DATA TO PROCESS:
.....
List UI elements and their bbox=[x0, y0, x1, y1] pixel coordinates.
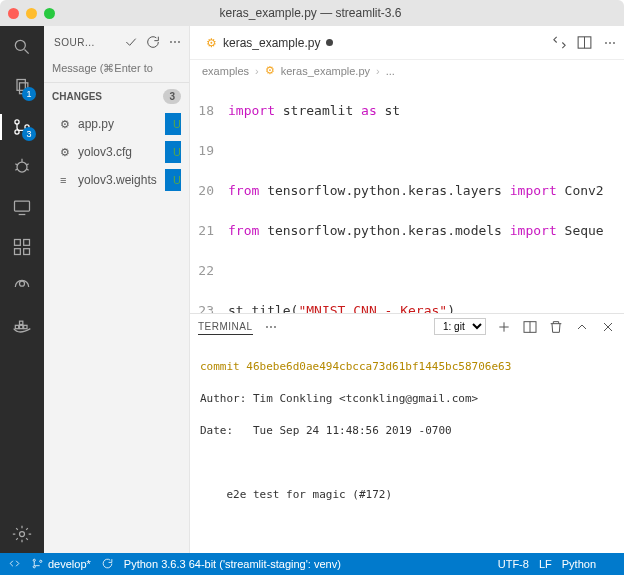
compare-icon[interactable] bbox=[551, 34, 568, 51]
close-window[interactable] bbox=[8, 8, 19, 19]
dirty-dot-icon bbox=[326, 39, 333, 46]
svg-rect-15 bbox=[15, 240, 21, 246]
more-icon[interactable]: ⋯ bbox=[263, 319, 279, 335]
split-editor-icon[interactable] bbox=[576, 34, 593, 51]
tab-keras-example[interactable]: ⚙ keras_example.py bbox=[196, 26, 343, 59]
changes-label: CHANGES bbox=[52, 91, 102, 102]
minimize-window[interactable] bbox=[26, 8, 37, 19]
extensions-icon[interactable] bbox=[11, 236, 33, 258]
panel-tab-terminal[interactable]: TERMINAL bbox=[198, 319, 253, 335]
code-editor[interactable]: 18import streamlit as st 19 20from tenso… bbox=[190, 81, 624, 313]
svg-rect-20 bbox=[15, 325, 18, 328]
commit-message-input[interactable] bbox=[52, 58, 181, 78]
terminal-line: Author: Tim Conkling <tconkling@gmail.co… bbox=[200, 391, 614, 407]
language-status[interactable]: Python bbox=[562, 558, 596, 570]
plus-icon[interactable] bbox=[496, 319, 512, 335]
sidebar-header: SOUR... ⋯ bbox=[44, 26, 189, 54]
breadcrumb-item[interactable]: examples bbox=[202, 65, 249, 77]
file-status: U bbox=[165, 169, 181, 191]
explorer-icon[interactable]: 1 bbox=[11, 76, 33, 98]
svg-point-35 bbox=[40, 560, 42, 562]
status-bar: develop* Python 3.6.3 64-bit ('streamlit… bbox=[0, 553, 624, 575]
terminal-output[interactable]: commit 46bebe6d0ae494cbcca73d61bf1445bc5… bbox=[190, 339, 624, 553]
activity-bar: 1 3 bbox=[0, 26, 44, 553]
scm-icon[interactable]: 3 bbox=[11, 116, 33, 138]
remote-icon bbox=[8, 557, 21, 572]
line-number: 21 bbox=[196, 221, 228, 241]
search-icon[interactable] bbox=[11, 36, 33, 58]
svg-rect-21 bbox=[20, 325, 23, 328]
breadcrumb-item[interactable]: ... bbox=[386, 65, 395, 77]
sidebar-title: SOUR... bbox=[54, 37, 117, 48]
split-terminal-icon[interactable] bbox=[522, 319, 538, 335]
sync-icon bbox=[101, 557, 114, 572]
line-number: 19 bbox=[196, 141, 228, 161]
file-name: yolov3.cfg bbox=[78, 145, 165, 159]
terminal-line: commit 46bebe6d0ae494cbcca73d61bf1445bc5… bbox=[200, 359, 614, 375]
more-icon[interactable]: ⋯ bbox=[167, 34, 183, 50]
sync-status[interactable] bbox=[101, 557, 114, 572]
editor-area: ⚙ keras_example.py ⋯ examples › ⚙ keras_… bbox=[190, 26, 624, 553]
encoding-status[interactable]: UTF-8 bbox=[498, 558, 529, 570]
changes-section: CHANGES 3 ⚙ app.py U ⚙ yolov3.cfg U ≡ yo… bbox=[44, 82, 189, 194]
branch-icon bbox=[31, 557, 44, 572]
branch-status[interactable]: develop* bbox=[31, 557, 91, 572]
chevron-up-icon[interactable] bbox=[574, 319, 590, 335]
window-title: keras_example.py — streamlit-3.6 bbox=[62, 6, 559, 20]
file-status: U bbox=[165, 113, 181, 135]
sidebar: SOUR... ⋯ CHANGES 3 ⚙ app.py U ⚙ yolov3.… bbox=[44, 26, 190, 553]
breadcrumb[interactable]: examples › ⚙ keras_example.py › ... bbox=[190, 60, 624, 81]
docker-icon[interactable] bbox=[11, 316, 33, 338]
python-file-icon: ⚙ bbox=[206, 36, 217, 50]
check-icon[interactable] bbox=[123, 34, 139, 50]
svg-rect-22 bbox=[24, 325, 27, 328]
branch-name: develop* bbox=[48, 558, 91, 570]
maximize-window[interactable] bbox=[44, 8, 55, 19]
liveshare-icon[interactable] bbox=[11, 276, 33, 298]
list-item[interactable]: ≡ yolov3.weights U bbox=[44, 166, 189, 194]
gear-icon: ⚙ bbox=[60, 118, 74, 131]
settings-icon[interactable] bbox=[11, 523, 33, 545]
line-number: 18 bbox=[196, 101, 228, 121]
python-file-icon: ⚙ bbox=[265, 64, 275, 77]
line-number: 23 bbox=[196, 301, 228, 313]
editor-tabs: ⚙ keras_example.py ⋯ bbox=[190, 26, 624, 60]
svg-point-4 bbox=[15, 120, 19, 124]
changes-count: 3 bbox=[163, 89, 181, 104]
svg-rect-16 bbox=[24, 240, 30, 246]
list-item[interactable]: ⚙ app.py U bbox=[44, 110, 189, 138]
list-item[interactable]: ⚙ yolov3.cfg U bbox=[44, 138, 189, 166]
file-name: app.py bbox=[78, 117, 165, 131]
svg-point-19 bbox=[20, 281, 25, 286]
remote-icon[interactable] bbox=[11, 196, 33, 218]
remote-status[interactable] bbox=[8, 557, 21, 572]
tab-label: keras_example.py bbox=[223, 36, 320, 50]
svg-point-7 bbox=[17, 162, 27, 172]
debug-icon[interactable] bbox=[11, 156, 33, 178]
svg-point-24 bbox=[20, 532, 25, 537]
panel-header: TERMINAL ⋯ 1: git bbox=[190, 314, 624, 339]
svg-rect-13 bbox=[15, 201, 30, 211]
file-icon: ≡ bbox=[60, 174, 74, 186]
window-controls bbox=[8, 8, 55, 19]
svg-point-0 bbox=[15, 40, 25, 50]
svg-rect-17 bbox=[15, 249, 21, 255]
file-name: yolov3.weights bbox=[78, 173, 165, 187]
terminal-line: e2e test for magic (#172) bbox=[200, 487, 614, 503]
changes-header[interactable]: CHANGES 3 bbox=[44, 83, 189, 110]
trash-icon[interactable] bbox=[548, 319, 564, 335]
svg-line-1 bbox=[25, 50, 29, 54]
panel: TERMINAL ⋯ 1: git commit 46bebe6d0ae494c… bbox=[190, 313, 624, 553]
refresh-icon[interactable] bbox=[145, 34, 161, 50]
terminal-line: Date: Tue Sep 24 11:48:56 2019 -0700 bbox=[200, 423, 614, 439]
chevron-right-icon: › bbox=[376, 65, 380, 77]
terminal-selector[interactable]: 1: git bbox=[434, 318, 486, 335]
close-icon[interactable] bbox=[600, 319, 616, 335]
eol-status[interactable]: LF bbox=[539, 558, 552, 570]
python-status[interactable]: Python 3.6.3 64-bit ('streamlit-staging'… bbox=[124, 558, 341, 570]
breadcrumb-item[interactable]: keras_example.py bbox=[281, 65, 370, 77]
explorer-badge: 1 bbox=[22, 87, 36, 101]
commit-message-box[interactable] bbox=[52, 58, 181, 78]
gear-icon: ⚙ bbox=[60, 146, 74, 159]
more-icon[interactable]: ⋯ bbox=[601, 34, 618, 51]
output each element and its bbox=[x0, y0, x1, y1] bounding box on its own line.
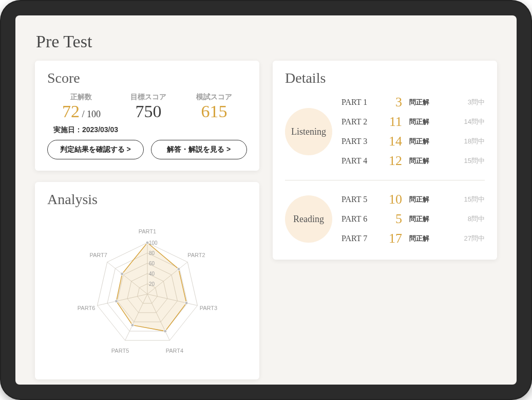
svg-text:PART2: PART2 bbox=[187, 252, 205, 258]
score-label: 模試スコア bbox=[196, 93, 232, 102]
details-heading: Details bbox=[285, 70, 485, 86]
part-row: PART 412問正解15問中 bbox=[341, 154, 485, 168]
part-label: PART 6 bbox=[341, 214, 378, 224]
part-correct-count: 17 bbox=[384, 232, 402, 245]
score-heading: Score bbox=[47, 70, 247, 86]
part-correct-count: 12 bbox=[384, 154, 402, 168]
part-label: PART 5 bbox=[341, 195, 378, 204]
score-item-mock: 模試スコア 615 bbox=[196, 93, 232, 120]
score-mock-value: 615 bbox=[196, 103, 232, 120]
score-correct-value: 72 bbox=[62, 102, 80, 121]
svg-point-14 bbox=[177, 267, 180, 270]
section-badge: Reading bbox=[285, 195, 332, 243]
screen: Pre Test Score 正解数 72 / 100 目標スコア bbox=[15, 15, 517, 385]
part-correct-count: 5 bbox=[384, 212, 402, 226]
part-total: 27問中 bbox=[464, 234, 485, 243]
svg-text:PART3: PART3 bbox=[199, 305, 217, 311]
button-row: 判定結果を確認する > 解答・解説を見る > bbox=[47, 140, 247, 159]
part-total: 14問中 bbox=[464, 117, 485, 126]
score-item-target: 目標スコア 750 bbox=[130, 93, 166, 120]
svg-text:PART4: PART4 bbox=[165, 348, 183, 354]
part-label: PART 4 bbox=[341, 156, 378, 166]
part-total: 8問中 bbox=[468, 214, 485, 224]
part-total: 18問中 bbox=[464, 137, 485, 146]
part-correct-suffix: 問正解 bbox=[409, 156, 429, 166]
part-correct-count: 11 bbox=[384, 115, 402, 129]
part-correct-suffix: 問正解 bbox=[409, 137, 429, 146]
svg-text:PART7: PART7 bbox=[89, 252, 107, 258]
part-correct-suffix: 問正解 bbox=[409, 214, 429, 224]
parts-list: PART 13問正解3問中PART 211問正解14問中PART 314問正解1… bbox=[341, 96, 485, 168]
layout-grid: Score 正解数 72 / 100 目標スコア 750 bbox=[35, 61, 497, 379]
part-total: 15問中 bbox=[464, 156, 485, 166]
score-correct-denom: / 100 bbox=[80, 109, 101, 119]
part-row: PART 314問正解18問中 bbox=[341, 135, 485, 148]
test-date: 実施日：2023/03/03 bbox=[53, 125, 247, 135]
score-row: 正解数 72 / 100 目標スコア 750 模試スコア 615 bbox=[47, 93, 247, 120]
svg-text:PART1: PART1 bbox=[138, 228, 156, 234]
svg-text:40: 40 bbox=[149, 271, 155, 277]
section-divider bbox=[285, 180, 485, 180]
section-reading: ReadingPART 510問正解15問中PART 65問正解8問中PART … bbox=[285, 190, 485, 248]
part-row: PART 13問正解3問中 bbox=[341, 96, 485, 109]
score-label: 正解数 bbox=[62, 93, 101, 102]
part-row: PART 717問正解27問中 bbox=[341, 232, 485, 245]
radar-svg: 20406080100PART1PART2PART3PART4PART5PART… bbox=[50, 216, 245, 366]
section-badge: Listening bbox=[285, 108, 332, 155]
part-correct-suffix: 問正解 bbox=[409, 195, 429, 204]
part-correct-count: 3 bbox=[384, 96, 402, 109]
section-listening: ListeningPART 13問正解3問中PART 211問正解14問中PAR… bbox=[285, 93, 485, 171]
tablet-frame: Pre Test Score 正解数 72 / 100 目標スコア bbox=[0, 0, 532, 400]
part-total: 3問中 bbox=[468, 98, 485, 107]
part-correct-suffix: 問正解 bbox=[409, 234, 429, 243]
svg-text:20: 20 bbox=[149, 281, 155, 287]
part-correct-count: 14 bbox=[384, 135, 402, 148]
svg-text:60: 60 bbox=[149, 261, 155, 266]
part-row: PART 211問正解14問中 bbox=[341, 115, 485, 129]
part-row: PART 65問正解8問中 bbox=[341, 212, 485, 226]
part-correct-suffix: 問正解 bbox=[409, 117, 429, 126]
svg-point-18 bbox=[115, 300, 118, 303]
part-label: PART 1 bbox=[341, 98, 378, 107]
score-value-wrap: 72 / 100 bbox=[62, 103, 101, 120]
svg-point-16 bbox=[163, 330, 166, 333]
right-column: Details ListeningPART 13問正解3問中PART 211問正… bbox=[273, 61, 497, 379]
left-column: Score 正解数 72 / 100 目標スコア 750 bbox=[35, 61, 259, 379]
part-correct-count: 10 bbox=[384, 193, 402, 206]
radar-chart: 20406080100PART1PART2PART3PART4PART5PART… bbox=[47, 214, 247, 368]
part-label: PART 3 bbox=[341, 137, 378, 146]
details-body: ListeningPART 13問正解3問中PART 211問正解14問中PAR… bbox=[285, 93, 485, 248]
score-card: Score 正解数 72 / 100 目標スコア 750 bbox=[35, 61, 259, 171]
svg-text:PART5: PART5 bbox=[111, 348, 128, 354]
answer-button[interactable]: 解答・解説を見る > bbox=[151, 140, 248, 159]
page-title: Pre Test bbox=[36, 32, 497, 51]
analysis-heading: Analysis bbox=[47, 191, 247, 208]
judge-button[interactable]: 判定結果を確認する > bbox=[47, 140, 144, 159]
svg-text:80: 80 bbox=[149, 250, 155, 256]
score-label: 目標スコア bbox=[130, 93, 166, 102]
score-item-correct: 正解数 72 / 100 bbox=[62, 93, 101, 120]
svg-text:100: 100 bbox=[149, 240, 158, 246]
details-card: Details ListeningPART 13問正解3問中PART 211問正… bbox=[273, 61, 497, 260]
part-total: 15問中 bbox=[464, 195, 485, 204]
part-label: PART 2 bbox=[341, 117, 378, 126]
part-row: PART 510問正解15問中 bbox=[341, 193, 485, 206]
svg-point-15 bbox=[185, 301, 188, 304]
svg-text:PART6: PART6 bbox=[77, 305, 94, 311]
part-correct-suffix: 問正解 bbox=[409, 98, 429, 107]
part-label: PART 7 bbox=[341, 234, 378, 243]
svg-point-17 bbox=[130, 323, 134, 326]
score-target-value: 750 bbox=[130, 103, 166, 120]
analysis-card: Analysis 20406080100PART1PART2PART3PART4… bbox=[35, 182, 259, 379]
svg-point-19 bbox=[120, 272, 123, 276]
parts-list: PART 510問正解15問中PART 65問正解8問中PART 717問正解2… bbox=[341, 193, 485, 245]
.....
AIM OF THE EXERCISE: Across the listing above, how many lines carry "badge"? Give only the number.

FINISHED TASK: 3